Work to be completed: All pictures are to be skipped; retype only the lines from the top of the entries through the line with "como socio preferente que reconoce la", both included.

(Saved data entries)
BEGIN

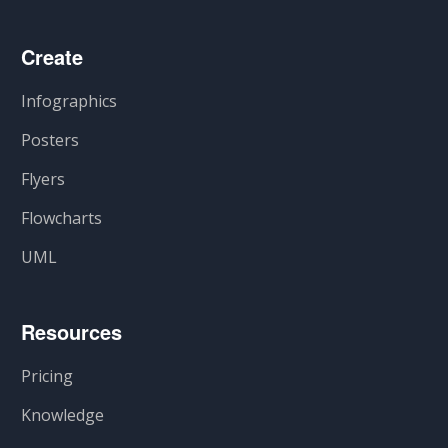
Create
Infographics
Posters
Flyers
Flowcharts
UML
Resources
Pricing
Knowledge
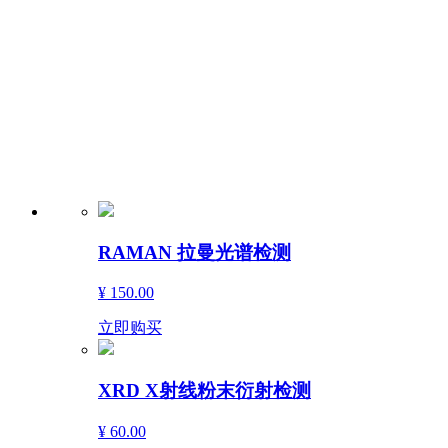
RAMAN 拉曼光谱检测
¥ 150.00
立即购买
XRD X射线粉末衍射检测
¥ 60.00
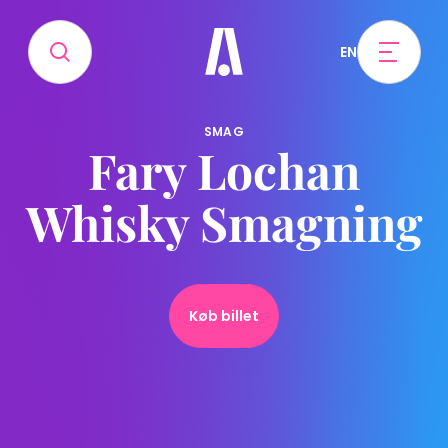
EN
SMAG
Fary Lochan
Whisky Smagning
Køb billet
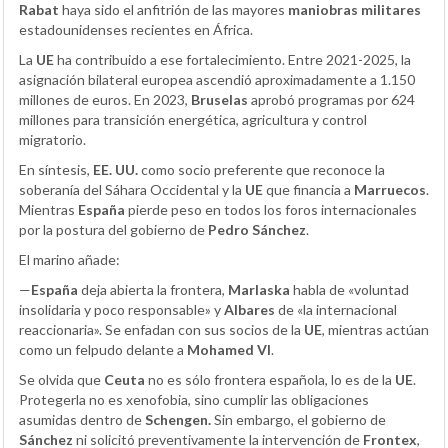
Rabat
haya sido el anfitrión de las mayores
maniobras militares
estadounidenses recientes en África.
La
UE
ha contribuido a ese fortalecimiento. Entre 2021-2025, la
asignación bilateral europea ascendió aproximadamente a 1.150
millones de euros. En 2023,
Bruselas
aprobó programas por 624
millones para transición energética, agricultura y control
migratorio.
En síntesis,
EE. UU.
como socio preferente que reconoce la
soberanía del Sáhara Occidental y la
UE
que financia a
Marruecos
.
Mientras
España
pierde peso en todos los foros internacionales
por la postura del gobierno de
Pedro Sánchez
.
El marino añade:
—
España
deja abierta la frontera,
Marlaska
habla de «voluntad
insolidaria y poco responsable» y
Albares
de «la internacional
reaccionaria». Se enfadan con sus socios de la
UE
, mientras actúan
como un felpudo delante a
Mohamed VI
.
Se olvida que
Ceuta
no es sólo frontera española, lo es de la
UE
.
Protegerla no es xenofobia, sino cumplir las obligaciones
asumidas dentro de
Schengen.
Sin embargo, el gobierno de
Sánchez
ni solicitó preventivamente la intervención de
Frontex
,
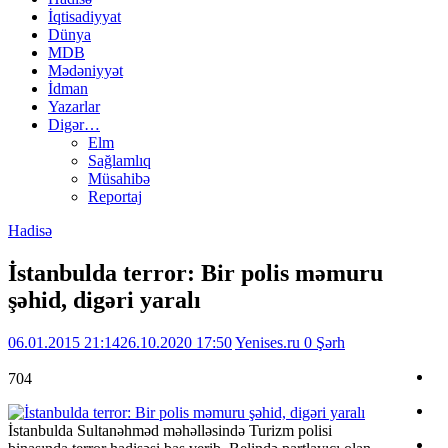
İqtisadiyyat
Dünya
MDB
Mədəniyyət
İdman
Yazarlar
Digər…
Elm
Sağlamlıq
Müsahibə
Reportaj
Hadisə
İstanbulda terror: Bir polis məmuru
şəhid, digəri yaralı
06.01.2015 21:14
26.10.2020 17:50
Yenises.ru
0 Şərh
704
İstanbulda Sultanəhməd məhəlləsində Turizm polisi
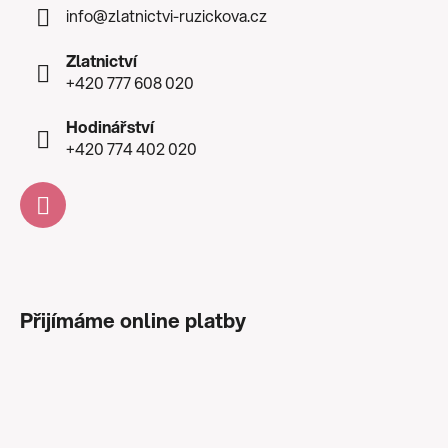
info
@
zlatnictvi-ruzickova.cz
Zlatnictví
+420 777 608 020
Hodinářství
+420 774 402 020
Přijímáme online platby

END

Written solution:
Create
Infographics
Posters
Flyers
Flowcharts
UML
Resources
Pricing
Knowledge
RAMAN 拉曼光谱检测
¥ 150.00
立即购买
XRD X射线粉末衍射检测
¥ 60.00
EN
SMAG
Fary Lochan
Whisky Smagning
Køb billet
Rabat
haya sido el anfitrión de las mayores
maniobras militares
estadounidenses recientes en África.
La
UE
ha contribuido a ese fortalecimiento. Entre 2021-2025, la
asignación bilateral europea ascendió aproximadamente a 1.150
millones de euros. En 2023,
Bruselas
aprobó programas por 624
millones para transición energética, agricultura y control
migratorio.
En síntesis,
EE. UU.
como socio preferente que reconoce la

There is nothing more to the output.